The R-Squared statistic is commonly reported when using regression analysis. At its simplest, the R-Squared stat is a proportion (that is, a number between 0-1) that tells you how much of the variance, or change, in one quantitative variable can be explained by another. An example: suppose you’re a teacher who assigns four major papers each semester, and you’re interested in which of the essays can best predict, or explain, student performance in the class overall. For this, you’d regress student performances on one of the assignments on their final course grades. Some percentage of the variance in your Y variable (final course grades) will be explained by performance in your X variable (one of your assignments). This can give you a (rough) idea of which of your assignments most comprehensively tests the outcomes for which your whole course is designed to measure. (R-Squared proportions are often low but still instructive.)

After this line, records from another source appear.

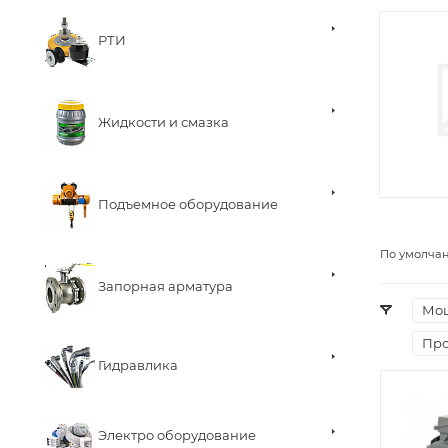
РТИ
Жидкости и смазка
Подъемное оборудование
По умолча
Запорная арматура
Мощ
Про
Гидравлика
Электро оборудование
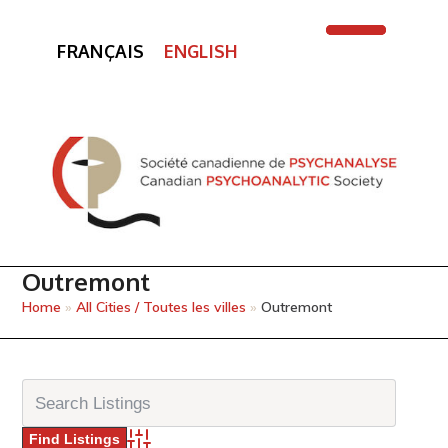
FRANÇAIS
ENGLISH
Open
Close
mobile
mobile
menu
menu
Outremont
Home
»
All Cities / Toutes les villes
»
Outremont
Advanced Search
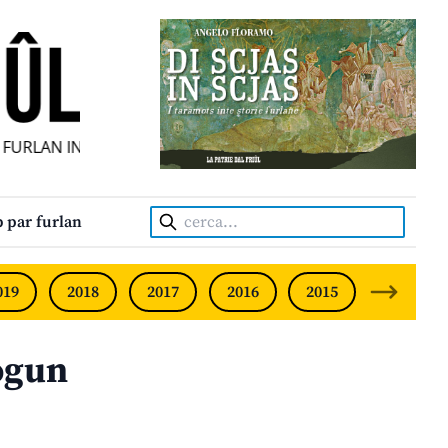
URLAN INDIPENDENT • INDEPENDENT FRIULIAN MONTHLY • 
Cerca:
 par furlan
019
2018
2017
2016
2015
2014
ogun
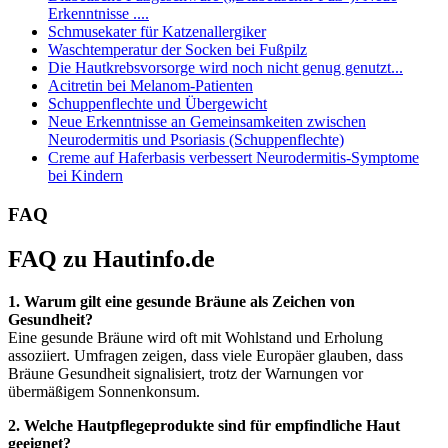
Erkenntnisse ....
Schmusekater für Katzenallergiker
Waschtemperatur der Socken bei Fußpilz
Die Hautkrebsvorsorge wird noch nicht genug genutzt...
Acitretin bei Melanom-Patienten
Schuppenflechte und Übergewicht
Neue Erkenntnisse an Gemeinsamkeiten zwischen
Neurodermitis und Psoriasis (Schuppenflechte)
Creme auf Haferbasis verbessert Neurodermitis-Symptome
bei Kindern
FAQ
FAQ zu Hautinfo.de
1. Warum gilt eine gesunde Bräune als Zeichen von
Gesundheit?
Eine gesunde Bräune wird oft mit Wohlstand und Erholung
assoziiert. Umfragen zeigen, dass viele Europäer glauben, dass
Bräune Gesundheit signalisiert, trotz der Warnungen vor
übermäßigem Sonnenkonsum.
2. Welche Hautpflegeprodukte sind für empfindliche Haut
geeignet?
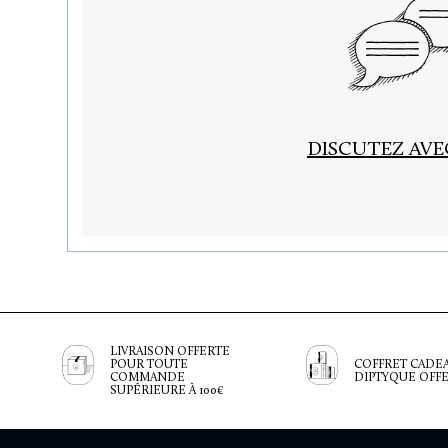
DISCUTEZ AV
LIVRAISON OFFERTE
POUR TOUTE
COFFRET CADE
COMMANDE
DIPTYQUE OFF
SUPÉRIEURE À 100€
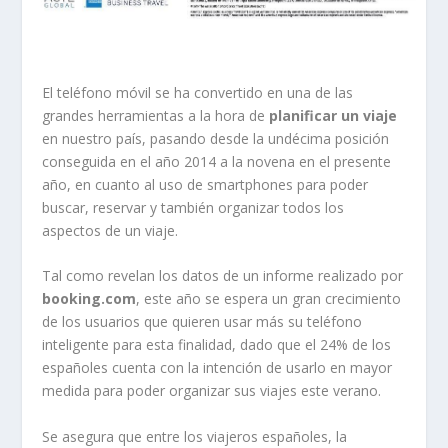
El teléfono móvil se ha convertido en una de las
grandes herramientas a la hora de
planificar un viaje
en nuestro país, pasando desde la undécima posición
conseguida en el año 2014 a la novena en el presente
año, en cuanto al uso de smartphones para poder
buscar, reservar y también organizar todos los
aspectos de un viaje.
Tal como revelan los datos de un informe realizado por
booking.com
, este año se espera un gran crecimiento
de los usuarios que quieren usar más su teléfono
inteligente para esta finalidad, dado que el 24% de los
españoles cuenta con la intención de usarlo en mayor
medida para poder organizar sus viajes este verano.
Se asegura que entre los viajeros españoles, la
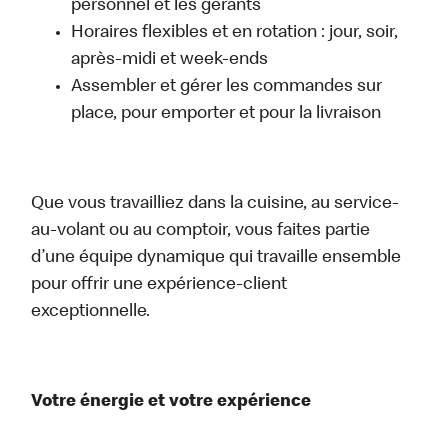
personnel et les gérants
Horaires flexibles et en rotation : jour, soir,
après-midi et week-ends
Assembler et gérer les commandes sur
place, pour emporter et pour la livraison
Que vous travailliez dans la cuisine, au service-
au-volant ou au comptoir, vous faites partie
d’une équipe dynamique qui travaille ensemble
pour offrir une expérience-client
exceptionnelle.
Votre énergie et votre expérience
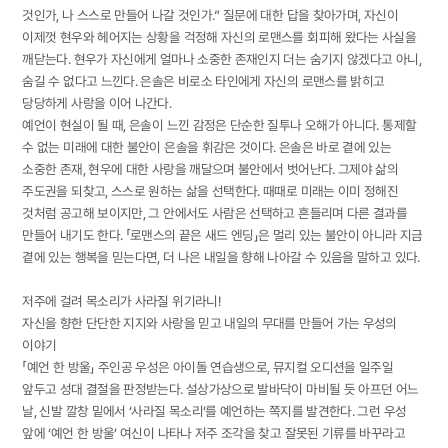
것인가, 나 스스로 만들어 나갈 것인가.” 질문에 대한 답을 찾아가며, 자신이
이제껏 현우와 헤어지는 상황을 걱정해 자신의 로맨스를 회피해 왔다는 사실을
깨닫는다. 현우가 자신에게 얼마나 소중한 존재인지 더는 숨기지 않겠다고 아니,
숨길 수 없다고 느낀다. 은솔은 비로소 타인에게 자신의 로맨스를 밝히고
당당하게 사랑을 이어 나간다.
예언이 현실이 될 때, 은솔이 느낀 감정은 단순한 질투나 오해가 아니다. 통제할
수 없는 미래에 대한 불안이 은솔을 휘감은 것이다. 은솔은 바로 곁에 있는
소중한 존재, 현우에 대한 사랑을 깨달으며 불안에서 벗어난다. 그제야 삶의
주도권을 되찾고, 스스로 원하는 삶을 선택한다. 때때로 미래는 이미 정해진
것처럼 공고해 보이지만, 그 안에서도 사람은 선택하고 흔들리며 다른 결과를
만들어 내기도 한다. 「로맨스의 끝은 새드 엔딩」은 멀리 있는 불안이 아니라 지금
곁에 있는 행복을 믿는다면, 더 나은 내일을 향해 나아갈 수 있음을 말하고 있다.
저주에 걸려 목소리가 사라질 위기라니!
자신을 향한 단단한 지지와 사랑을 믿고 내일의 무대를 만들어 가는 우성의
이야기
「예언 한 방울」 주인공 우성은 아이돌 연습생으로, 뮤지컬 오디션을 일주일
앞두고 성대 결절을 판정받는다. 설상가상으로 발바닥이 마비될 듯 아프던 어느
날, 신발 깔창 밑에서 ‘사라질 목소리’를 예언하는 쪽지를 발견한다. 그런 우성
앞에 ‘예언 한 방울’ 여신이 나타나 저주 조각을 찾고 잘못된 기류를 바꾸라고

If we extend the transfer/map metaphor, R-Squared is like the highways on a map–it can help us find more or less efficient routes, or combinations of routes, to get where we want to go.

Effect Size, or Cohen’s d


Effect Size is a great statistic, because its units are standard deviations. This means Effect Sizes can be reported and compared across studies. Effect Sizes are thus often used in Meta-Analyses, one of the most powerful research techniques we have. At the risk of oversimplification, Effect Size is important because it takes statistical significance one step further. Many fret over whether a result in an experiment, like the test of an educational intervention, is statistically significant. This just means: if we observe a difference between the control and experimental group, what is the likelihood that the difference is simply due to chance? If the likelihood falls below a certain threshold (which we arbitrarily set, usually 5%, but that’s a different discussion), then we say the result is statistically significant and very likely real and not due to chance. However, some difference being statistically real doesn’t tell us much else about it, like how big of a difference it is. This is where Effect Sizes come in.

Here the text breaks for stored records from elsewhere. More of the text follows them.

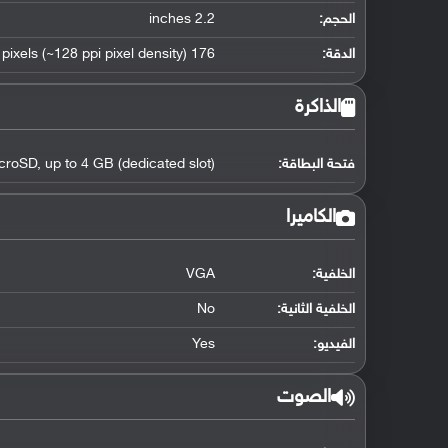
الحجم:
2.2 inches
الدقة:
176 x 220 pixels (~128 ppi pixel density)
الذاكرة
فتحة البطاقة:
croSD, up to 4 GB (dedicated slot)
الكاميرا
الخلفية:
VGA
الخلفية الثانية:
No
الفيديو:
Yes
الصوت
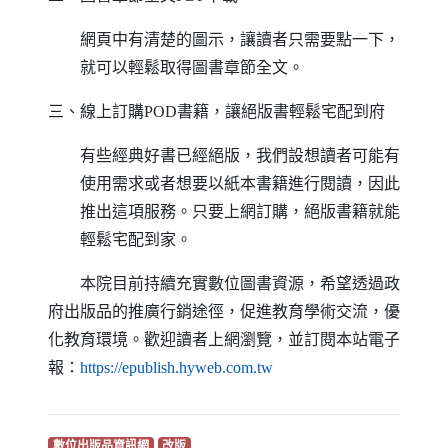
網頁中有清楚的圖示，讓讀者只需要點一下，
就可以輕鬆取得圖書章節全文。
三、線上訂購
POD
書籍，讓絕版書輕鬆宅配到府
有些經典好書已經絕版，我們設想讀者可能有
使用需求或者想要以紙本書籍進行閱讀，因此
推出這項服務。只要上網訂購，絕版書籍就能
輕鬆宅配到家。
本院目前持續充實數位圖書資源，希望透過政
府出版品的推廣行銷途徑，促進教育學術交流，優
化教育環境。歡迎讀者上網瀏覽，並訂閱本站電子
（另開新視窗）
報：
https
://
epublish
.
hyweb
.
com
.
tw
（另開新視窗）
（另開新視窗）
數位出版品資訊網
改版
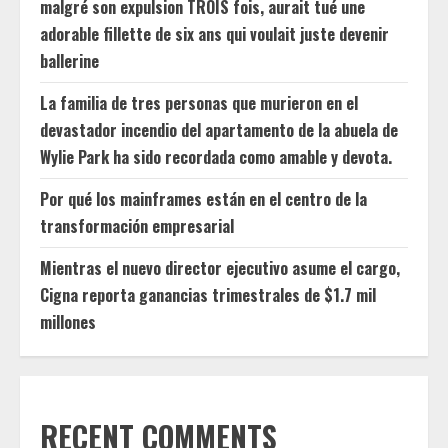
malgré son expulsion TROIS fois, aurait tué une
adorable fillette de six ans qui voulait juste devenir
ballerine
La familia de tres personas que murieron en el
devastador incendio del apartamento de la abuela de
Wylie Park ha sido recordada como amable y devota.
Por qué los mainframes están en el centro de la
transformación empresarial
Mientras el nuevo director ejecutivo asume el cargo,
Cigna reporta ganancias trimestrales de $1.7 mil
millones
RECENT COMMENTS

An Effect Size can tell us how much of a difference our intervention makes. An example: suppose you develop a new homework reading technique for your students and you test it against a control group, which will be based on performance on a later reading comprehension test. If the group means (experimental vs. control group) differ significantly, great! But don’t stop there. You can also calculate the Effect Size to see just how much they differ–and, as mentioned, Effect Size units are standard deviations! So you are able say something like: my new homework reading technique is so effective that a student testing at the 50th percentile in a different class will test about one standard deviation higher in my course, around the 84th percentile.

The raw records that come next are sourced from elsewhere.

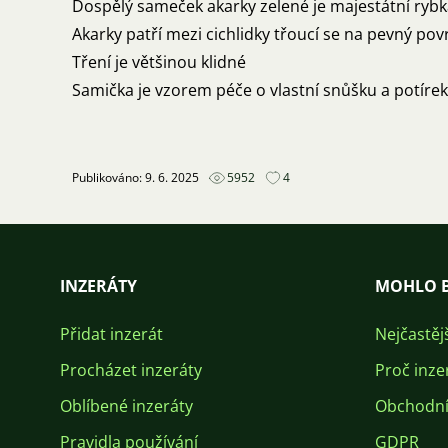
Dospělý sameček akarky zelené je majestátní rybk
Akarky patří mezi cichlidky třoucí se na pevný pov
Tření je většinou klidné
Samička je vzorem péče o vlastní snůšku a potíre
Publikováno: 9. 6. 2025
5952
4
INZERÁTY
MOHLO B
Přidat inzerát
Nejčastěj
Procházet inzeráty
Proč inze
Oblíbené inzeráty
Obchodní
Pravidla používání
GDPR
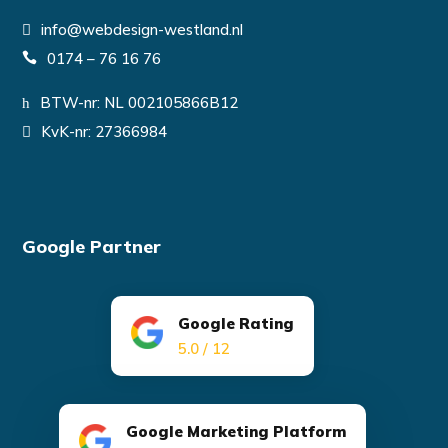
info@webdesign-westland.nl
0174 – 76 16 76
BTW-nr: NL 002105866B12
KvK-nr: 27366984
Google Partner
Google Rating
5.0 / 12
Google Marketing Platform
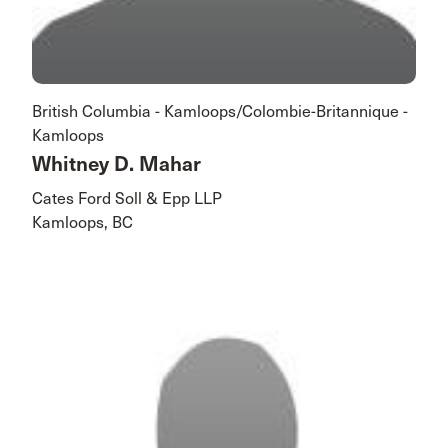
British Columbia - Kamloops/Colombie-Britannique -
Kamloops
Whitney D. Mahar
Cates Ford Soll & Epp LLP
Kamloops, BC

If we again extend the transfer/map metaphor, Effect Size helps us find the really good places to visit, or transfer to. It’s like a map of the best vacation spots. After all, most of us would rather visit the beach than North Dakota in the winter, so it’s good to know where’s worth going (for certain purposes).

Stats can help teachers

Basically, what I tried to argue in my talk is not that quantitative methods/analysis are superior, but that they can do a lot of cool things, and that they are particularly important for building maps. Maps are, after all, inherently approximate and generalized, just like grades and student performance on tests and any kind of quantitative measure are merely approximations. Maps are indeed limited in many ways: looking at a (Google street) map of Paris, for instance, obviously pales in comparison to staring up at the Palace of Versailles in person. But looking at a map beforehand can help you get around once you do visit. It’s the same with quantitative measures of learning. They can help us get a lay of the land, which then allows us to use our pedagogical experience and expertise to attend to the particular subtleties of each class and each student. Teachers are experimenters, after all, and each class, each semester, is a sample of students whose mean knowledge we hope is statistically significantly and sizably improved by the end of the course.